> WHAT NEEDS TO BE DONE:
Scan the entries below for the word "dropdown". Copy each line that has it.

> Stored entries:
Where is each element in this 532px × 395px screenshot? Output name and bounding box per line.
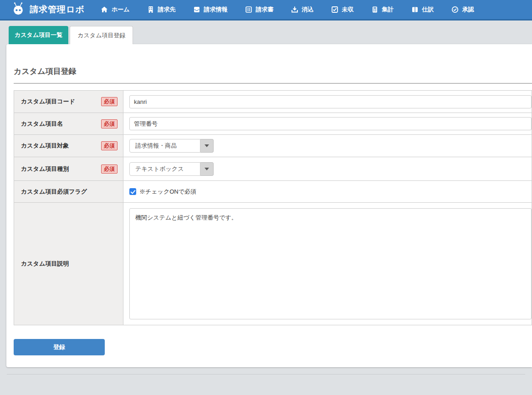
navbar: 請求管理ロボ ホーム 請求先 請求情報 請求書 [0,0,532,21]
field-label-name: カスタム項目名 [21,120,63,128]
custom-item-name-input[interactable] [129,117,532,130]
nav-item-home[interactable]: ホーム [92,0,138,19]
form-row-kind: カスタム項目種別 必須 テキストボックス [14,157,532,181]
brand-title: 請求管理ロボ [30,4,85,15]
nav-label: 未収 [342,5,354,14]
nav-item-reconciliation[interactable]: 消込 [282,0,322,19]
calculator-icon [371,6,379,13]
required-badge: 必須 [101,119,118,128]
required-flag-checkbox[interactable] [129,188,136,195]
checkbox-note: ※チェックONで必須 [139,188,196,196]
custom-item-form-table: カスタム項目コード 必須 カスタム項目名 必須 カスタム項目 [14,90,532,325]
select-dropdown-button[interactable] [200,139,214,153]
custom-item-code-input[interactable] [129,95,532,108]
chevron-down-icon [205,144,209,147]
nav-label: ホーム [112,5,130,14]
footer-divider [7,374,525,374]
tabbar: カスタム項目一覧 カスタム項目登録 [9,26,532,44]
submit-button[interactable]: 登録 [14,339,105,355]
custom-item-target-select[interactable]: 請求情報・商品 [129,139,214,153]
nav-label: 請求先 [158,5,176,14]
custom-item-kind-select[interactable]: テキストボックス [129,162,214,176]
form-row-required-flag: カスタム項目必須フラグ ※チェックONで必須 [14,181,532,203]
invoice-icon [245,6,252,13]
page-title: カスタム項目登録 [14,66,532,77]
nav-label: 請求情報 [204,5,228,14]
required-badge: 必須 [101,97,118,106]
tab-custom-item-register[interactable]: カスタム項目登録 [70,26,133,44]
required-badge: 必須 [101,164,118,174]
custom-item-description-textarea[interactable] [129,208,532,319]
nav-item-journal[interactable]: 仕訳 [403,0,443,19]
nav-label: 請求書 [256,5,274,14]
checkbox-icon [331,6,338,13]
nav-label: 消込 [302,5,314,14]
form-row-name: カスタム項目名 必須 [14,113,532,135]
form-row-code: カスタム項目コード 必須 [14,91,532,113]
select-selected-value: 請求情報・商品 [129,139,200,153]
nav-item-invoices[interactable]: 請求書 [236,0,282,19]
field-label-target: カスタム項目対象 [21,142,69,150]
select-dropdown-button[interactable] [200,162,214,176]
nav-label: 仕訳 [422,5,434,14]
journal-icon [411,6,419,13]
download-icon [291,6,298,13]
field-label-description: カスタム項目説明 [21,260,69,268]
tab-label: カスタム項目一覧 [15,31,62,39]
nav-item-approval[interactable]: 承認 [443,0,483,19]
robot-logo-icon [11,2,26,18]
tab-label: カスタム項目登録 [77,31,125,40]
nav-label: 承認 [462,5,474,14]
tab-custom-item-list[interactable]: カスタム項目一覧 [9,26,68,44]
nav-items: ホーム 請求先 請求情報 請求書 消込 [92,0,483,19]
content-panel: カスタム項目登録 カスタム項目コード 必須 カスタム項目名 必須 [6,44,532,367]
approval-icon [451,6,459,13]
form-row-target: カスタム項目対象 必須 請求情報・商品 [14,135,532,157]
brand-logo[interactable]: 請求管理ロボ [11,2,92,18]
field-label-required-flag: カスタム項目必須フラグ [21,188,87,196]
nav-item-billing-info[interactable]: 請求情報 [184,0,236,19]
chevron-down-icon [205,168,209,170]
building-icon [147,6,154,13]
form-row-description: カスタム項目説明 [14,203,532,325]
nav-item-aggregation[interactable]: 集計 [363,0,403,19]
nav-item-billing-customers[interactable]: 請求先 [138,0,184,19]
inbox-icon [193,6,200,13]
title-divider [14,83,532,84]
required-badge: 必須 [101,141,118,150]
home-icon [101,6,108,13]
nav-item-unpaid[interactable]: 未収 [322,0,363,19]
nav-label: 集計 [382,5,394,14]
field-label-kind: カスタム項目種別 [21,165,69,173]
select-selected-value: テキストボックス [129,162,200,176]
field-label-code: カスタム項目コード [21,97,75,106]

==

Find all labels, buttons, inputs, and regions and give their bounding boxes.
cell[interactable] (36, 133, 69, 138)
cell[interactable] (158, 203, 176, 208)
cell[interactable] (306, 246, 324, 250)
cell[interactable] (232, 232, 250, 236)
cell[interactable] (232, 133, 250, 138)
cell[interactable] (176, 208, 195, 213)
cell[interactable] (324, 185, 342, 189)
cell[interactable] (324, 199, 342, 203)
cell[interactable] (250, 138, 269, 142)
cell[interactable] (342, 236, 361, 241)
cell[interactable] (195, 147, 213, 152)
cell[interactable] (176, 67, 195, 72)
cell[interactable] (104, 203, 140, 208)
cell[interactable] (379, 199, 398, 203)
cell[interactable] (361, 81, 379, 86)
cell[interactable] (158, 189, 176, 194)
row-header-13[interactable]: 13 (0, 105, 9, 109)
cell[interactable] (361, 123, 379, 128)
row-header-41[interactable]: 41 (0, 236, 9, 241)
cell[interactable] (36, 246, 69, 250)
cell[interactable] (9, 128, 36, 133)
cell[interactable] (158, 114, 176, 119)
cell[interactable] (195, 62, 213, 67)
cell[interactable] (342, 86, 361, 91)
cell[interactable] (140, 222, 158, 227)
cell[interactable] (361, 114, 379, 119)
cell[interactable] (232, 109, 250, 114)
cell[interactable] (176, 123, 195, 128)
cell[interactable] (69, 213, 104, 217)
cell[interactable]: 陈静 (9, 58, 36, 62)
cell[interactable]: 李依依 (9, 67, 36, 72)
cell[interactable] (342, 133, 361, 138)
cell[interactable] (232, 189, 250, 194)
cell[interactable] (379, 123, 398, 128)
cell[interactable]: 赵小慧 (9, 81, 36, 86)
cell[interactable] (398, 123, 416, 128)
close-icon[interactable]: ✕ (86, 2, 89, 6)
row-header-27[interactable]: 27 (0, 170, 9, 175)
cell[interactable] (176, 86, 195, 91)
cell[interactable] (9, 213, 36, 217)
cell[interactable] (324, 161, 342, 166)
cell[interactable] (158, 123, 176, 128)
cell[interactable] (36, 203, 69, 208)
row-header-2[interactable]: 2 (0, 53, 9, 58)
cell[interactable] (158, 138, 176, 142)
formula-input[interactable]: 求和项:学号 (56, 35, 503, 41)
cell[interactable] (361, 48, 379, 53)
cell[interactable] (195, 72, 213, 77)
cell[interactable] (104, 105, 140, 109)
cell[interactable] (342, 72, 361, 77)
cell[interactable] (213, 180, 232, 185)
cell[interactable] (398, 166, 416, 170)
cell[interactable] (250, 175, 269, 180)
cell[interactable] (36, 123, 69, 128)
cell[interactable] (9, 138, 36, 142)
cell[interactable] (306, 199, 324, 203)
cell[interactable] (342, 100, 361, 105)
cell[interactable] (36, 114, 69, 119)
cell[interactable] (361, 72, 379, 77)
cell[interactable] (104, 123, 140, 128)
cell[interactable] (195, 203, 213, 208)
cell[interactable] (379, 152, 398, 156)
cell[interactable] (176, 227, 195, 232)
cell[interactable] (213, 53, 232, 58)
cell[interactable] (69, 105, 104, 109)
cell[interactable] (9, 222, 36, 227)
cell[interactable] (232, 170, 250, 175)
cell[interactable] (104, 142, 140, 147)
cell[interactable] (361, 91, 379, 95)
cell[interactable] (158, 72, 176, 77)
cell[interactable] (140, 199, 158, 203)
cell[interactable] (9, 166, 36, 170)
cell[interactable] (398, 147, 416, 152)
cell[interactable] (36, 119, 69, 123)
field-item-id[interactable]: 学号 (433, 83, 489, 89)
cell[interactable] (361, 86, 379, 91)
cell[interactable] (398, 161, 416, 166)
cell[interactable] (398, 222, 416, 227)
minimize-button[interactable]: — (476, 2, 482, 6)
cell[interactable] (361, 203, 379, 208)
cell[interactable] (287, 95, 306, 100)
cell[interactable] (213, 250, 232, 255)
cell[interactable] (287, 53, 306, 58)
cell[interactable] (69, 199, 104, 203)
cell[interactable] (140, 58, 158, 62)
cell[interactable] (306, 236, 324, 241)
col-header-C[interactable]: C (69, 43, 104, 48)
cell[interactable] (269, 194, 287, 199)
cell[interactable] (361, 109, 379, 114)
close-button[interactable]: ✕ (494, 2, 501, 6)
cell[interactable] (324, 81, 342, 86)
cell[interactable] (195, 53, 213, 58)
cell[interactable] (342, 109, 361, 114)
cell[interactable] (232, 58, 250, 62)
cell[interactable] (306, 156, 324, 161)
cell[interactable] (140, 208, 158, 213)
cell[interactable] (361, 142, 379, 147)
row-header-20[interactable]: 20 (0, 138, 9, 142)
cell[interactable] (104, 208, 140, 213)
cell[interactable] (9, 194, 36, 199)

--

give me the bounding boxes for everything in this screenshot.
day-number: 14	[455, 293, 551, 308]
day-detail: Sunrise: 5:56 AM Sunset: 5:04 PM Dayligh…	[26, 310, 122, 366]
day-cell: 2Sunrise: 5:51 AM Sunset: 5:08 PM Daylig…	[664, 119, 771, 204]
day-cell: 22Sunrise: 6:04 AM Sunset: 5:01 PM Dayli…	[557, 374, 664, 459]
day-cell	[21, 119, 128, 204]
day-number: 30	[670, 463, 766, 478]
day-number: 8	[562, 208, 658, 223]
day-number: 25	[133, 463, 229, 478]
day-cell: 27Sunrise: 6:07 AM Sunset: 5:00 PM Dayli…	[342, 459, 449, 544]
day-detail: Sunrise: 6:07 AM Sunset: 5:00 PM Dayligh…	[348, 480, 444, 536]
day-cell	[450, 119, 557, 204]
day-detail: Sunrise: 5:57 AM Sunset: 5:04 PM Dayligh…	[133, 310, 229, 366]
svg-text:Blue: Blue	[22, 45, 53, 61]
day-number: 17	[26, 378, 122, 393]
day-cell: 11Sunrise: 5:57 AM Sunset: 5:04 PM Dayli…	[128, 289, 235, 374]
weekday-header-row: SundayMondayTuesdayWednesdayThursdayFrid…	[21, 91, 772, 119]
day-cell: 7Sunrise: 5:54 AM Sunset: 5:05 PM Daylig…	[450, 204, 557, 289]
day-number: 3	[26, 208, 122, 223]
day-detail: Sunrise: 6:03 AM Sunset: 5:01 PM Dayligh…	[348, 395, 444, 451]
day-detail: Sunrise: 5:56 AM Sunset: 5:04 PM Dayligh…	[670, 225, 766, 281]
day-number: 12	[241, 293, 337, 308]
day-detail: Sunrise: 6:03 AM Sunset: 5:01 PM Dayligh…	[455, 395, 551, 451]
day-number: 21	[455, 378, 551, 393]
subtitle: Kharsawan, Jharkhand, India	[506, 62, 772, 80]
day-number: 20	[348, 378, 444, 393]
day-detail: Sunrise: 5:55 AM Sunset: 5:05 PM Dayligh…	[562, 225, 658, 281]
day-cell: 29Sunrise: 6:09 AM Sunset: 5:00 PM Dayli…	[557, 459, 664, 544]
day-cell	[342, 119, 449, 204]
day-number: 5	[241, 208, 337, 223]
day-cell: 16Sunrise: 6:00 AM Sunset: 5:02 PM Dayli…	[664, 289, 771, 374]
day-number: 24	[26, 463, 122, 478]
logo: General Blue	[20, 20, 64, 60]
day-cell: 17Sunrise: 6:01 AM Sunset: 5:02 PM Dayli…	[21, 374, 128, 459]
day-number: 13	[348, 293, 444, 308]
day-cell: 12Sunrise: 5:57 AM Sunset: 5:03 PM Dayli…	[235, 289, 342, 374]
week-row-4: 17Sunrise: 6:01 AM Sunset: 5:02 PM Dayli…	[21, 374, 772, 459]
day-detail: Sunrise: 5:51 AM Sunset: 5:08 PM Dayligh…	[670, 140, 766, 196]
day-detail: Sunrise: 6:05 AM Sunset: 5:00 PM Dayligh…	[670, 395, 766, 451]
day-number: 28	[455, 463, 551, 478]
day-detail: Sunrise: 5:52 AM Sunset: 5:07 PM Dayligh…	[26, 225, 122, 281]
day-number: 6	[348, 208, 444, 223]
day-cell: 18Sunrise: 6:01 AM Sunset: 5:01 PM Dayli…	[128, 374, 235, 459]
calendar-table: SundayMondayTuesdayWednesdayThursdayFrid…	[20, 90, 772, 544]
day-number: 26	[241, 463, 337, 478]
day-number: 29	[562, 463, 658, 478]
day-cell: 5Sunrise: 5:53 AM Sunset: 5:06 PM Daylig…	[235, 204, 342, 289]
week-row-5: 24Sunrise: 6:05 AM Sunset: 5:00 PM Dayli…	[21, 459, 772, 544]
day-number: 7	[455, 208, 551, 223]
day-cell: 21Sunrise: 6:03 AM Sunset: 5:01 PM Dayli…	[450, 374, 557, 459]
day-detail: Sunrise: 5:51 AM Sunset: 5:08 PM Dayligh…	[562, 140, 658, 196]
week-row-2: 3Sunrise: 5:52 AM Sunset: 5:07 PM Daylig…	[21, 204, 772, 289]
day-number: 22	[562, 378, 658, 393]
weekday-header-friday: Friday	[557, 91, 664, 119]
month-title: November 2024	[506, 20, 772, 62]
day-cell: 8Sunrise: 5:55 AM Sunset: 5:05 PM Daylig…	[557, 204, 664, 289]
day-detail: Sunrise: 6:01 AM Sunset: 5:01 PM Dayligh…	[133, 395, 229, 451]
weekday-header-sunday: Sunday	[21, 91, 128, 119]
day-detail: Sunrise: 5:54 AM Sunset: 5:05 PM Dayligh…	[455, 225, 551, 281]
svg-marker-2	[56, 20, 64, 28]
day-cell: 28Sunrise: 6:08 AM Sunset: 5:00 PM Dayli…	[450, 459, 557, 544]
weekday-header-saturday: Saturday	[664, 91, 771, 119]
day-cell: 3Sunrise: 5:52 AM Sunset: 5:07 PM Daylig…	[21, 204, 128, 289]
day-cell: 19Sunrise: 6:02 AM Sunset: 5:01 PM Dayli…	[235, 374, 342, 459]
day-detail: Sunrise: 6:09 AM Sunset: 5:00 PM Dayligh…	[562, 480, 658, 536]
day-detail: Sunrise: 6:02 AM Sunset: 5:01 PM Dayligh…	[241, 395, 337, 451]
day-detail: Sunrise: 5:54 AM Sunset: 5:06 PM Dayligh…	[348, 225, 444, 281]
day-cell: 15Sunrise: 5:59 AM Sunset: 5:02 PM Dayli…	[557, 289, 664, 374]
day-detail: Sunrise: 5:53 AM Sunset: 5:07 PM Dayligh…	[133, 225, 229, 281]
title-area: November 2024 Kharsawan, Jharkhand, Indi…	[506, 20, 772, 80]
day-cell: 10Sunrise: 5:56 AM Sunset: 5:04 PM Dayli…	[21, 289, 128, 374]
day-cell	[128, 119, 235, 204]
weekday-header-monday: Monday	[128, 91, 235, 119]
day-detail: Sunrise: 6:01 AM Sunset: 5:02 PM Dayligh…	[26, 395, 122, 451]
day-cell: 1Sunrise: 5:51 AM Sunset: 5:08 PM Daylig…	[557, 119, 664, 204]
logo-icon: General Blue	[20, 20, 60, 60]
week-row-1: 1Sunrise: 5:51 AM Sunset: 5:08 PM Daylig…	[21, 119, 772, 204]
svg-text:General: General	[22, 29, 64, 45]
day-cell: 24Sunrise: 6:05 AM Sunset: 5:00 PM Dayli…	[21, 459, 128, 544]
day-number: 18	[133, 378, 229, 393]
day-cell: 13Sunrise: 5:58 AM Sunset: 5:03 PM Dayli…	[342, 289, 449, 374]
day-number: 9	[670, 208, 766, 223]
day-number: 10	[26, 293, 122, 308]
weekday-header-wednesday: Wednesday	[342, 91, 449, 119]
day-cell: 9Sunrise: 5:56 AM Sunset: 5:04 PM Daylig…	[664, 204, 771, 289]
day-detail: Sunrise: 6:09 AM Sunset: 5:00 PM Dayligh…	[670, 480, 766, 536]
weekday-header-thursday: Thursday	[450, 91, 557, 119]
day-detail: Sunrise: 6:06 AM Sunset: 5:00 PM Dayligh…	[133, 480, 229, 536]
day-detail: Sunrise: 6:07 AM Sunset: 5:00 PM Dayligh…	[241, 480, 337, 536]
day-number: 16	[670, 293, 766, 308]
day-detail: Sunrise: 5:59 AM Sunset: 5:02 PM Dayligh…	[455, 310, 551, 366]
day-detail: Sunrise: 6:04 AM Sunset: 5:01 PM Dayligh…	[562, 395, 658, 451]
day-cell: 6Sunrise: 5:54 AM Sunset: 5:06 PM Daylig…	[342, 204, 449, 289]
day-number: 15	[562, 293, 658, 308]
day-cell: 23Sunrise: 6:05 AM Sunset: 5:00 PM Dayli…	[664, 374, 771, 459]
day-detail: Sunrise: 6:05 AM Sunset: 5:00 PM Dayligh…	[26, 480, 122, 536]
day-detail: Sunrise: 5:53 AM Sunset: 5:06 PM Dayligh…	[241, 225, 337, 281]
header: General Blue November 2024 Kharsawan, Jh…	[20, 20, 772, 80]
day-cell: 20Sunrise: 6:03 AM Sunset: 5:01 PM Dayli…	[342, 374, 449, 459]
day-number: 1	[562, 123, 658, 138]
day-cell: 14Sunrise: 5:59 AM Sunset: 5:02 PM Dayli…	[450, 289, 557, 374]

> WRITTEN ANSWER:
select-dropdown-button[interactable] [200,139,214,153]
select-dropdown-button[interactable] [200,162,214,176]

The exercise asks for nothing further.